Nel 1836 morì il fratello Giulio e Jatta cessò le acquisizioni, preoccupandosi sempre più della loro sistemazione. Il palazzo Jatta, per la cui costruzione molto si consultarono Giovanni Jatta e la cognata Giulia Viesti, vedova di Giulio e madre di Giovannino, fu commissionato da Giulia intorno al 1840 con la previsione che alcune stanze sarebbero state destinate a museo.
Jatta morì a Ruvo sul finire del 1844, senza riuscire a vedere la collezione sua e del fratello Giulio, riunite e riordinate nel nuovo palazzo di famiglia. Fu infatti il nipote Giovanni Francesco Gaetano Jatta detto Giovannino (1832-1895), molto legato allo zio paterno, a fondare il Museo archeologico nazionale Jatta e a catalogarne i reperti. Giovannino Jatta, rimasto orfano del padre a soli quattro anni, condivise le passioni di padre e zio per l’archeologia ed ebbe un ruolo di primo piano nella storia di Ruvo di Puglia durante gli anni dell’unità d’Italia.
Prima di morire, Jatta aveva espresso la volontà testamentaria che gli eredi, Giovannino e sua madre Giulia in qualità di tutrice, vendessero l’intera collezione allo Stato, perché fosse esposta nel Museo borbonico di Napoli come collezione autonoma, forse ritenendola una collocazione di maggiore prestigio. Ma per prima cosa Giovanni Jatta non poteva disporre che tutta la collezione venisse venduta in quanto una parte, quella del fratello, era già passata in eredità al figlio, ormai legittimo proprietario. Inoltre l’accordo familiare originario era diverso: l’intera collezione doveva rimanere a Ruvo, per questo era stato edificato il palazzo di famiglia. E così è stato.
Il Museo archeologico nazionale Jatta è uno dei rari esempi in Italia di collezione privata ottocentesca rimasta tuttora inalterata nella concezione museografica originaria. Nel 1915 ne venne purtroppo trafugata la notevole collezione numismatica. Nel 1990-1991 il Museo è stato acquistato dallo Stato ed è stato inaugurato nel 1993. Dal dicembre 2014 il Ministero per la cultura lo gestisce tramite il Polo museale della Puglia e nel dicembre 2019 il Museo è entrato a far parte della Direzione regionale Musei.
Fonti:
- Luigi di Siena, Elogio funebre alla onoratissima memoria del celebre giureconsulto napolitano Giovanni Jatta, Napoli, Tipografia di Porcelli, 1845.
- Gianluca Schingo, JATTA, Giovanni in Dizionario Biografico degli Italiani – Volume 62 (2004)
- https://it.wikipedia.org/wiki/Giovanni_Jatta
Note biografiche a cura di Claudia Pantanetti, Libera Biblioteca PG Terzi
Elenco opere (click sul titolo per il download gratuito)

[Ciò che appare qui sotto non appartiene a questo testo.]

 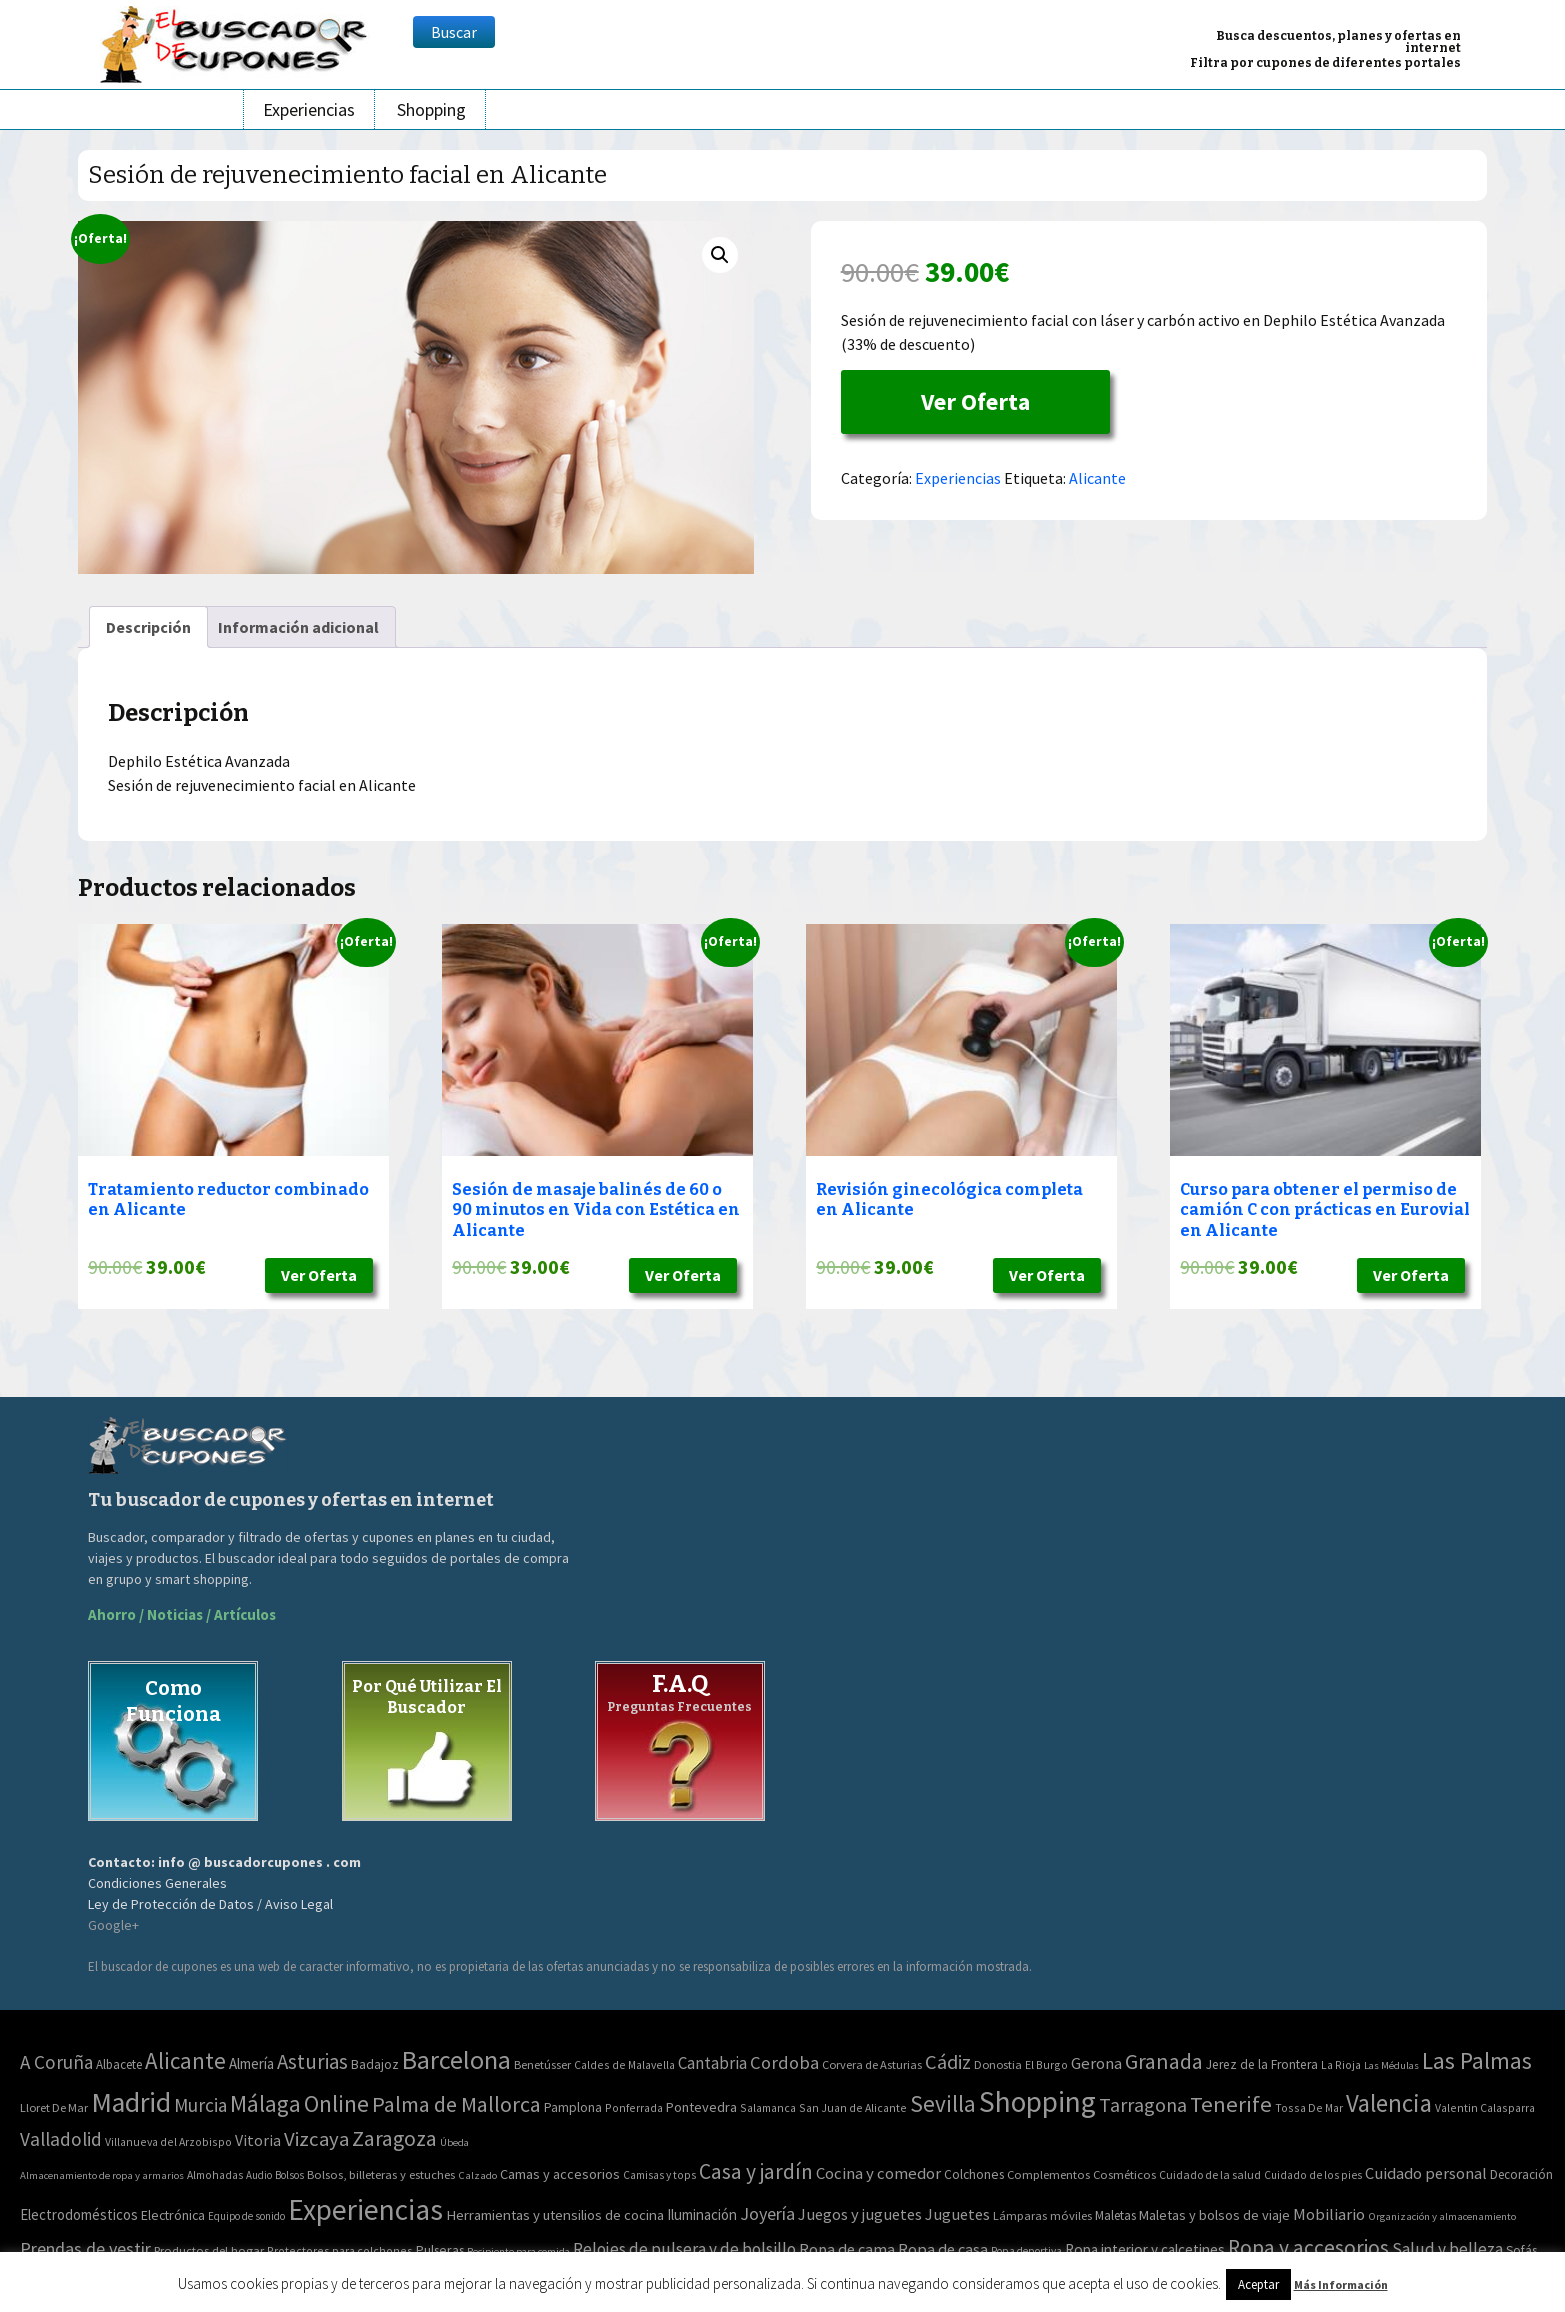 What do you see at coordinates (684, 2249) in the screenshot?
I see `Relojes de pulsera y de bolsillo [Relojes de pulsera y de bolsillo (192 elementos)]` at bounding box center [684, 2249].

- Cenno storico sull'antichissima città di Ruvo nella Peucezia
Colla giunta della breve istoria del famoso combattimento de' tredici cavalieri italiani con altrettanti francesi ...

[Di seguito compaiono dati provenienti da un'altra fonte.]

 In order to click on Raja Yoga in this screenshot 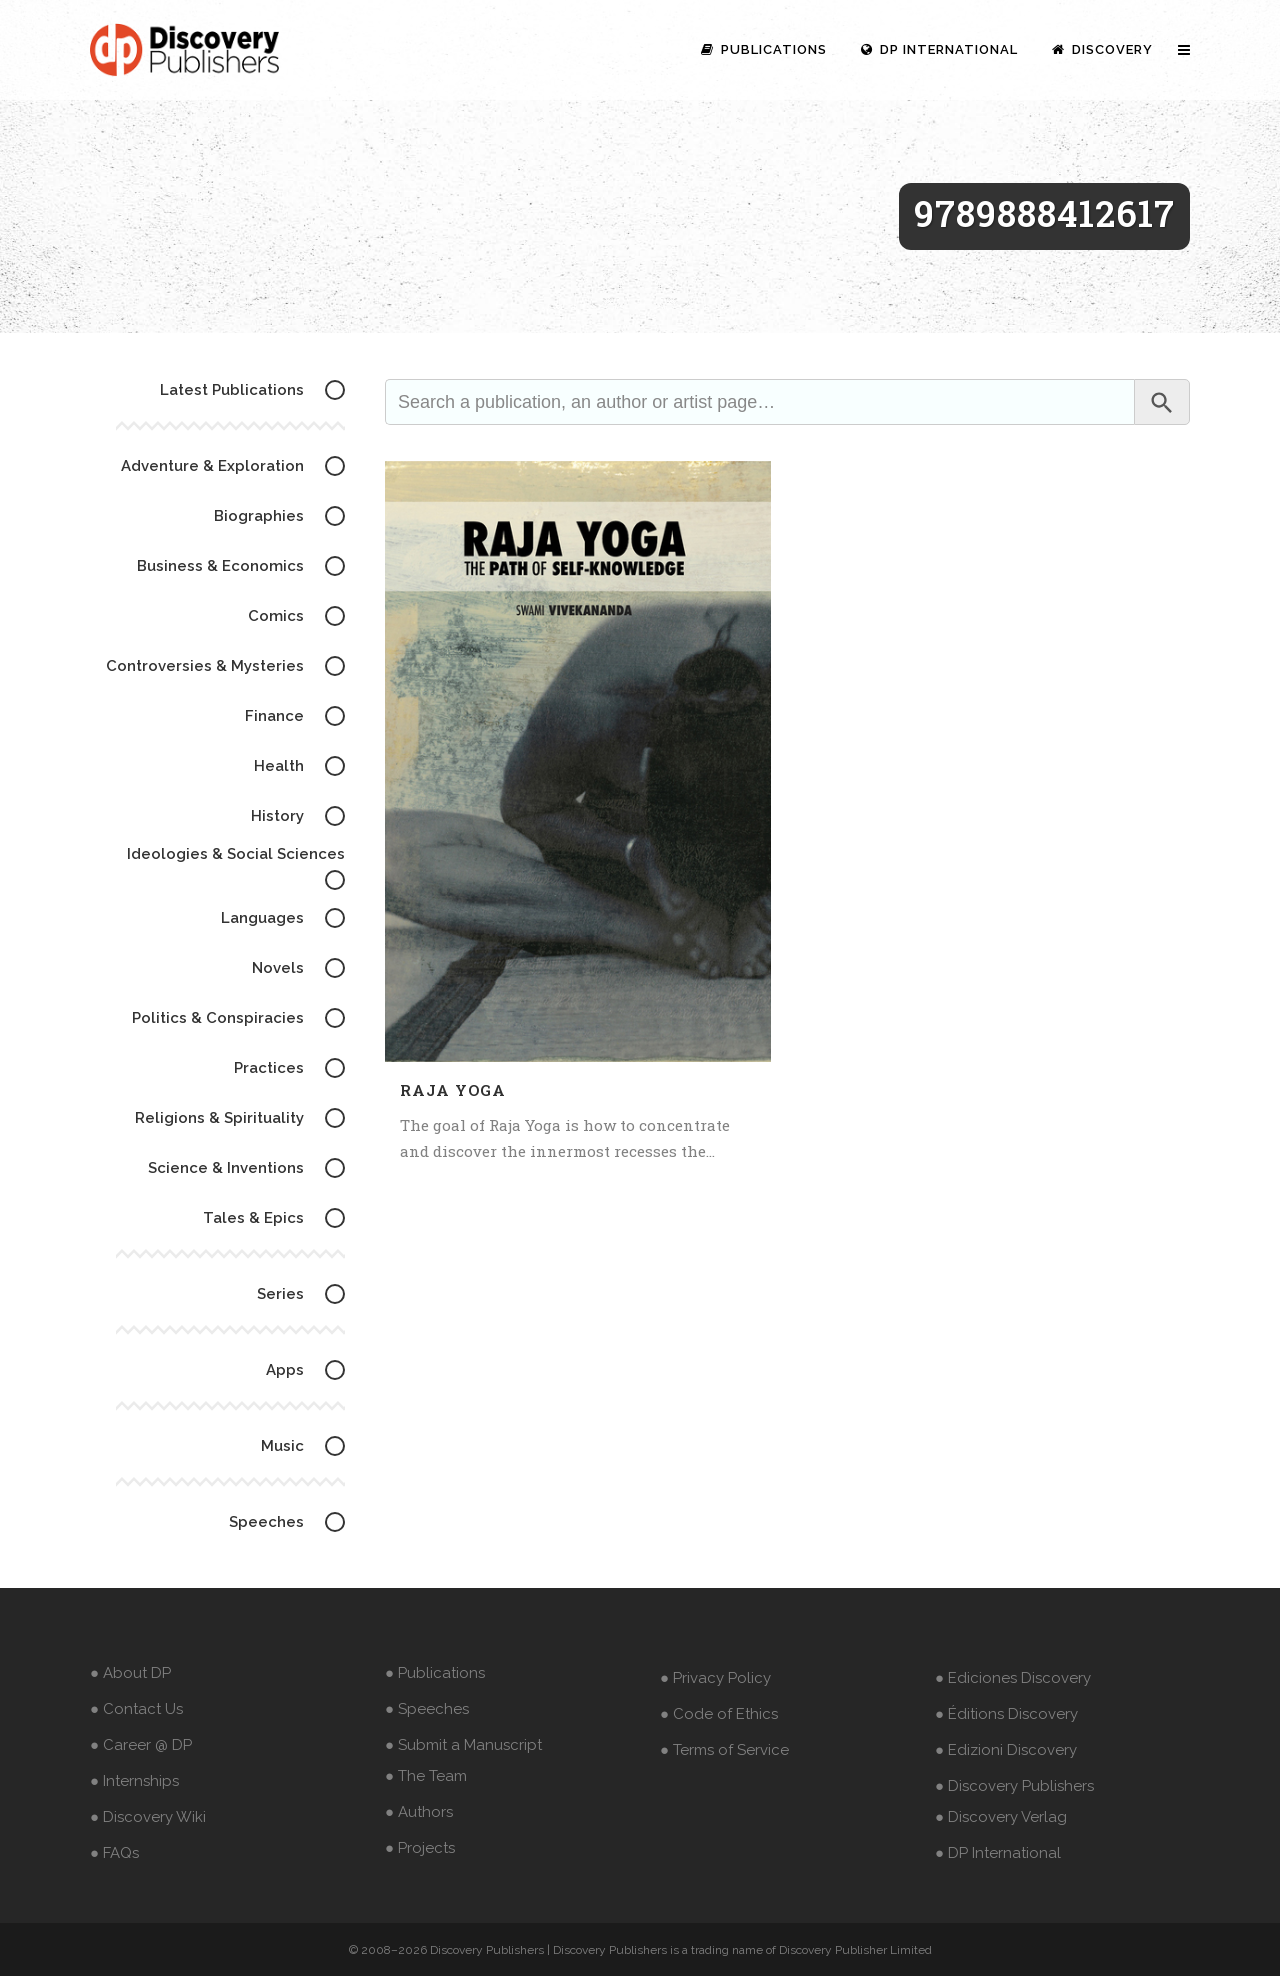, I will do `click(453, 1090)`.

Questa è l’opera maggiore di Jatta, pubblicata nel 1844, frutto della sua passione per l’archeologia e dei suoi studi, che lo portarono a valorizzare i ricchi rinvenimenti di epoca greco-romana della sua nativa Ruvo. Gli scavi nell’area e l’attento collezionismo di Jatta portarono alla costituzione del Museo omonimo, che è elemento notevole del polo museale della Puglia.